During the summer, massive swaths of San Diego’s beaches have either “very good” or “excellent” water quality: from San Onofre to Windansea (except at Cardiff State Beach) and from Tourmaline Surf Park south to Imperial Beach.
San Diego County escaped the organization’s list of dirtiest beaches. In 2005, Heal the Bay declared the beaches between Imperial Beach and the U.S.-Mexico border as having the state’s worst water quality. But that doesn’t mean the IB’s water is clean. The beaches there were closed 198 days last year because of high levels of bacteria in the water — the result of raw sewage washing down from Tijuana’s homes that lack proper plumbing. (Heal the Bay’s report covers April 2006 to March 2007.)
Seven of the 10 dirtiest beaches are in Los Angeles County, the report says.

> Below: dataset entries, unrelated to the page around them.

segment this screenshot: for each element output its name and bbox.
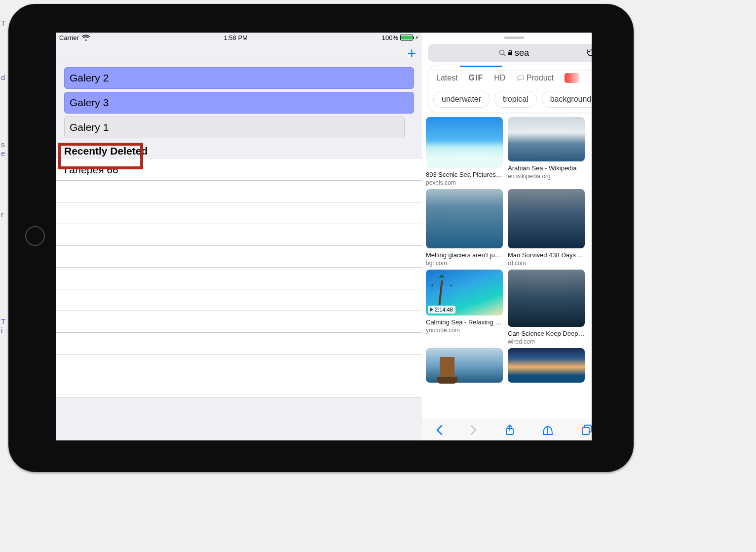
result-thumbnail[interactable] xyxy=(508,270,585,327)
result-title: 893 Scenic Sea Pictures · P… xyxy=(426,171,503,178)
battery-icon xyxy=(400,35,413,40)
search-icon xyxy=(499,49,506,56)
list-item-empty xyxy=(56,289,422,311)
battery-pct: 100% xyxy=(382,34,398,41)
gallery-list[interactable]: Galery 2 Galery 3 Galery 1 Recently Dele… xyxy=(56,64,422,440)
result-card[interactable]: Melting glaciers aren't just …bgr.com xyxy=(426,189,503,267)
chip[interactable]: underwater xyxy=(433,91,490,108)
list-item[interactable]: Galery 2 xyxy=(64,67,414,89)
search-tools: Latest GIF HD 🏷 Product underwater tropi… xyxy=(422,65,592,117)
add-button[interactable]: + xyxy=(407,46,416,61)
list-item-empty xyxy=(56,376,422,398)
filter-hd[interactable]: HD xyxy=(494,74,505,82)
clock: 1:58 PM xyxy=(224,34,248,41)
reload-icon[interactable] xyxy=(586,48,592,57)
home-button[interactable] xyxy=(25,226,45,246)
result-title: Can Science Keep Deep Se… xyxy=(508,330,585,337)
list-item-empty xyxy=(56,181,422,202)
result-card[interactable]: Man Survived 438 Days Stu…rd.com xyxy=(508,189,585,267)
forward-button xyxy=(470,425,477,435)
result-card[interactable]: Can Science Keep Deep Se…wired.com xyxy=(508,270,585,345)
list-item[interactable]: Galery 3 xyxy=(64,92,414,114)
chip[interactable]: background xyxy=(542,91,592,108)
list-item-empty xyxy=(56,268,422,289)
result-source: pexels.com xyxy=(426,179,503,186)
list-item-empty xyxy=(56,224,422,246)
result-title: Calming Sea - Relaxing 2 H… xyxy=(426,318,503,326)
color-filter[interactable] xyxy=(565,73,579,83)
result-source: en.wikipedia.org xyxy=(508,173,585,180)
gallery-app: Carrier 1:58 PM 100% ⚡︎ + Galery 2 Galer… xyxy=(56,33,422,440)
address-bar[interactable]: sea xyxy=(428,44,592,62)
slide-over-grabber[interactable] xyxy=(504,37,524,39)
url-text: sea xyxy=(515,48,529,58)
svg-rect-2 xyxy=(508,52,512,55)
list-item-label: Galery 1 xyxy=(70,121,109,133)
section-header: Recently Deleted xyxy=(56,142,422,159)
list-item-empty xyxy=(56,333,422,355)
lock-icon xyxy=(508,50,513,56)
list-item-empty xyxy=(56,246,422,268)
filter-product[interactable]: 🏷 Product xyxy=(516,74,554,82)
charging-icon: ⚡︎ xyxy=(415,35,419,41)
svg-line-1 xyxy=(504,54,506,56)
result-thumbnail[interactable] xyxy=(508,117,585,161)
ipad-screen: Carrier 1:58 PM 100% ⚡︎ + Galery 2 Galer… xyxy=(56,33,592,440)
list-item-empty xyxy=(56,355,422,376)
tabs-button[interactable] xyxy=(581,425,592,435)
image-results[interactable]: 893 Scenic Sea Pictures · P…pexels.comAr… xyxy=(422,117,592,419)
result-source: bgr.com xyxy=(426,260,503,267)
result-source: youtube.com xyxy=(426,327,503,334)
list-item-empty xyxy=(56,311,422,333)
safari-app: sea Latest GIF HD 🏷 Product underwater xyxy=(422,33,592,440)
chip[interactable]: tropical xyxy=(494,91,537,108)
list-item-label: Galery 2 xyxy=(70,72,109,84)
list-item-dragging[interactable]: Galery 1 xyxy=(64,117,405,138)
ipad-frame: Carrier 1:58 PM 100% ⚡︎ + Galery 2 Galer… xyxy=(8,4,634,472)
list-item-label: Галерея 66 xyxy=(64,164,118,176)
result-title: Melting glaciers aren't just … xyxy=(426,251,503,259)
filter-gif[interactable]: GIF xyxy=(469,74,484,82)
result-card[interactable]: 893 Scenic Sea Pictures · P…pexels.com xyxy=(426,117,503,186)
navigation-bar: + xyxy=(56,42,422,64)
list-item-label: Galery 3 xyxy=(70,97,109,109)
video-duration-badge: 2:14:48 xyxy=(428,306,455,314)
result-title: Arabian Sea - Wikipedia xyxy=(508,164,585,172)
result-card[interactable]: Arabian Sea - Wikipediaen.wikipedia.org xyxy=(508,117,585,186)
result-thumbnail[interactable] xyxy=(508,189,585,248)
status-bar: Carrier 1:58 PM 100% ⚡︎ xyxy=(56,33,422,42)
filter-latest[interactable]: Latest xyxy=(436,74,458,82)
result-source: wired.com xyxy=(508,338,585,345)
safari-toolbar xyxy=(422,419,592,440)
share-button[interactable] xyxy=(505,424,515,436)
result-card[interactable] xyxy=(508,348,585,383)
svg-rect-7 xyxy=(582,428,589,434)
list-item-empty xyxy=(56,202,422,224)
bookmarks-button[interactable] xyxy=(542,425,554,435)
list-item[interactable]: Галерея 66 xyxy=(56,159,422,181)
result-thumbnail[interactable] xyxy=(426,117,503,168)
result-card[interactable] xyxy=(426,348,503,383)
result-title: Man Survived 438 Days Stu… xyxy=(508,251,585,259)
result-card[interactable]: 2:14:48Calming Sea - Relaxing 2 H…youtub… xyxy=(426,270,503,345)
result-thumbnail[interactable] xyxy=(508,348,585,383)
wifi-icon xyxy=(82,35,90,40)
back-button[interactable] xyxy=(436,425,443,435)
result-source: rd.com xyxy=(508,260,585,267)
tag-icon: 🏷 xyxy=(516,74,524,82)
result-thumbnail[interactable] xyxy=(426,189,503,248)
carrier-label: Carrier xyxy=(59,34,79,41)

The others are in Sonoma, Santa Barbara and San Mateo counties.
The report does acknowledge the sewage that impacts Imperial Beach’s shoreline, pointing out that the county officials who monitor water quality are collecting half as many samples (two) from the area than they once did (four), giving an “incomplete picture” of water quality. The county says that sewage plume monitoring dampens the need to monitor as much.
Several parts of coastline received bad scores. The San Elijo Lagoon outlet at Cardiff, P.B. Point in Pacific Beach and Tijuana Slough National Wildlife Refuge all received Ds. Bayside Park in the San Diego Bay and the Visitor’s Center and Bahia Point in Mission Bay received Fs.